Melbourne’s COVID spike in antidepressant use may trigger suicides by children and adolescents

Updated: Apr 25, 2023

By Martin Whitely


Last month, well before today's easing of Melbourne's lockdown, a group of ten GPs co-signed an open letter to Victorian Premier Daniel Andrews, pleading with him to review his Government’s approach to Covid-19 and ‘look at what we can reopen safely’.[1] Their letter was driven by their experience of vast increases in the number of severely depressed (sometimes suicidal) children they were seeing.

The principal author of the letter, Dr Stacey Harris, wrote:


There is no doubt that the issues they raised were real. Restrictions were impacting on the wellbeing of young people. There is also no doubt that Dr Harris and her fellow signatories were motivated by a genuine concern for the wellbeing of their patients, particularly suicidal children and adolescents. However, there are good reasons to question the treatment practices they promote.

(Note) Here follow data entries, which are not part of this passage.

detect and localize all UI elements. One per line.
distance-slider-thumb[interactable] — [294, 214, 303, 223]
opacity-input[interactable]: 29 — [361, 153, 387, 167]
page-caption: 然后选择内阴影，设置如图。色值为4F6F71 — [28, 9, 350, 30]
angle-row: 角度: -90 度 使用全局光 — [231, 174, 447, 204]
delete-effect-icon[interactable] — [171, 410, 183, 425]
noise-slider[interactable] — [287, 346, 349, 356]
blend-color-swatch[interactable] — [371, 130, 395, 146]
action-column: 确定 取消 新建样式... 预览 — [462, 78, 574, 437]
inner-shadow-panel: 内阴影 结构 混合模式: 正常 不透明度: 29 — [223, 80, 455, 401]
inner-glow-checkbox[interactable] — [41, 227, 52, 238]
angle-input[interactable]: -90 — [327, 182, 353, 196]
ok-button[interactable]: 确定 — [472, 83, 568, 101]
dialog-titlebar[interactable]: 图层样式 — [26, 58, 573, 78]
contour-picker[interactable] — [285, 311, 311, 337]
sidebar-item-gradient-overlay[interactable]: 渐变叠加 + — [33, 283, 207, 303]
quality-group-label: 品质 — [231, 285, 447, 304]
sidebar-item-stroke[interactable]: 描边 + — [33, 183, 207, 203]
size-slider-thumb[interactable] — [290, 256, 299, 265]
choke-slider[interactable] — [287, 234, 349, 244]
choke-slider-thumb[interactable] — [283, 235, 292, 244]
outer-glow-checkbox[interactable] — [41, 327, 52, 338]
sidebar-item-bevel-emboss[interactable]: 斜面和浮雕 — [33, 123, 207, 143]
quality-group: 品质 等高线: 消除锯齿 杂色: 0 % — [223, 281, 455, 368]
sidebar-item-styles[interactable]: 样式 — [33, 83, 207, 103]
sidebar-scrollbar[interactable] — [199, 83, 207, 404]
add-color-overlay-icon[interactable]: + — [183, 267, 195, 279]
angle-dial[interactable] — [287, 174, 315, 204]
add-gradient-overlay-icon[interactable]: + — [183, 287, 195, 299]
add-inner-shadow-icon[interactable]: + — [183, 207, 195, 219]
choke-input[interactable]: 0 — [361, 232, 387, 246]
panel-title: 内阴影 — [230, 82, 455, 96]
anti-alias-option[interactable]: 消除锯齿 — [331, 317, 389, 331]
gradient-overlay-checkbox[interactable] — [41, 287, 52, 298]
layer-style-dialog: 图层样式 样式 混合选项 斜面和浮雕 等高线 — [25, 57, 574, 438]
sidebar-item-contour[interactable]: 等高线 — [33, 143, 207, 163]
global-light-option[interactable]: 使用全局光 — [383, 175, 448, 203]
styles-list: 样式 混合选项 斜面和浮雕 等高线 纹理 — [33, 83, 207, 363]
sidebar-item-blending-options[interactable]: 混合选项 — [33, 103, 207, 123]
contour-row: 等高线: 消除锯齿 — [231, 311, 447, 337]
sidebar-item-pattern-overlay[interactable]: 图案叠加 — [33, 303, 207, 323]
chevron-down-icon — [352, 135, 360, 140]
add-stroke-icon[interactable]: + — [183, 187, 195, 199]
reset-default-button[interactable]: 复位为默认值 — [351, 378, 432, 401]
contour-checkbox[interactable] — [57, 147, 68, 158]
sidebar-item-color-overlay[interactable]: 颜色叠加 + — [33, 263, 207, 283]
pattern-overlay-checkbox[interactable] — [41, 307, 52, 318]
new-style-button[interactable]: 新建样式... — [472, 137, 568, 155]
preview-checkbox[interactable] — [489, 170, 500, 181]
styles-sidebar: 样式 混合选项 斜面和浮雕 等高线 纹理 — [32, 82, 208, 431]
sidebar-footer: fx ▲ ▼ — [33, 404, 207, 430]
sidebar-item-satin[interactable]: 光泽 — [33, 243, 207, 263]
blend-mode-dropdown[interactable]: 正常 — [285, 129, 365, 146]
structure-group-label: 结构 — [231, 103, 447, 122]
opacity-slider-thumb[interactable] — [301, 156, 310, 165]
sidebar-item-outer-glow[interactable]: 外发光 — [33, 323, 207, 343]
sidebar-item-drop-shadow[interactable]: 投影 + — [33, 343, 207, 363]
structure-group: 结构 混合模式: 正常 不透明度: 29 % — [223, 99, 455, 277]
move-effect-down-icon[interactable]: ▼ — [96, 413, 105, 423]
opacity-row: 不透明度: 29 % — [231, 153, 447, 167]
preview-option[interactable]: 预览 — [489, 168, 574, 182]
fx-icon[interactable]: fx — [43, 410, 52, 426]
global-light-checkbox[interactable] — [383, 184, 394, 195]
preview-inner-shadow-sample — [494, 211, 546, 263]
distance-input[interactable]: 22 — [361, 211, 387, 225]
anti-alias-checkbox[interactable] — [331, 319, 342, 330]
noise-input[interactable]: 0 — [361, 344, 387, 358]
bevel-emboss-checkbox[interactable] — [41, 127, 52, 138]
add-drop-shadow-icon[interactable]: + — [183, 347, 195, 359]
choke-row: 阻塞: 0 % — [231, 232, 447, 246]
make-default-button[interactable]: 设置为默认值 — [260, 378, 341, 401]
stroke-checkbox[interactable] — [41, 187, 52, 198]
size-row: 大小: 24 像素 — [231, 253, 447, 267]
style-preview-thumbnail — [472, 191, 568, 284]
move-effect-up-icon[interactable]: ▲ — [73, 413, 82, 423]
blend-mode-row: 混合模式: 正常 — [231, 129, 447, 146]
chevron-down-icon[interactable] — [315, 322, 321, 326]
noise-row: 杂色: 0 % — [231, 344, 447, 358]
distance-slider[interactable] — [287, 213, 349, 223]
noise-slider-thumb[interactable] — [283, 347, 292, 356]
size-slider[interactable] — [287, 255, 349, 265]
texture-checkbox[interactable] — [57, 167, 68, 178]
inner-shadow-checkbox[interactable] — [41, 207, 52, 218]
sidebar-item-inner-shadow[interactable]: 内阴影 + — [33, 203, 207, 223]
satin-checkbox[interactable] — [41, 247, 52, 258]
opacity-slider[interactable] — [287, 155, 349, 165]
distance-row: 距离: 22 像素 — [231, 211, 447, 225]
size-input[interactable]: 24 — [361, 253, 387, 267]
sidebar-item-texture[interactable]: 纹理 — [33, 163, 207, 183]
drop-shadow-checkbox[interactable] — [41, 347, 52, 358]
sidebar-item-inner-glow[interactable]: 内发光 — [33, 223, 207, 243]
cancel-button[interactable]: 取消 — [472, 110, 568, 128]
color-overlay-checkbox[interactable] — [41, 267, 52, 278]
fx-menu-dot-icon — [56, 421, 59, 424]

Dr Harris’s statement that she has no other option but to put depressed 12-15 year olds on antidepressants is extremely disturbing. She and the other signatories should know that:

  1. No antidepressant is approved by the TGA for paediatric (under 18) use to treat depression in Australia.[2]

  2. The US FDA (Food and Drug Administration) and the Australian TGA (Therapeutic Goods Administration) have issued repeated warnings that antidepressant use roughly doubles the risk of suicidal thoughts and behaviours in people aged under 25 diagnosed with depression and other psychiatric disorders.[3]

Even if a GP lacks the skills or time to offer adequate counselling and the waiting lists for psychiatrists and psychologists are impossibly long, Dr Harris’s claim that there is no other option but to put children and adolescents on antidepressants is simply not true. Yes, doctors are obliged to try and help; but if they can’t help, they are obliged not to hurt.

One option is watchful waiting, where parents and doctors closely monitor the young person and avoid exposing them to the extra risk of suicidality associated with using antidepressants.[4]

Throwing petrol on an already out of control fire is rarely a good idea. Nonetheless, between July 2017 and June 2018, over 100,000 (1.8%) Australians aged under 18 were prescribed an antidepressant. Some received these drugs for anxiety, but many were prescribed them off-label for depression.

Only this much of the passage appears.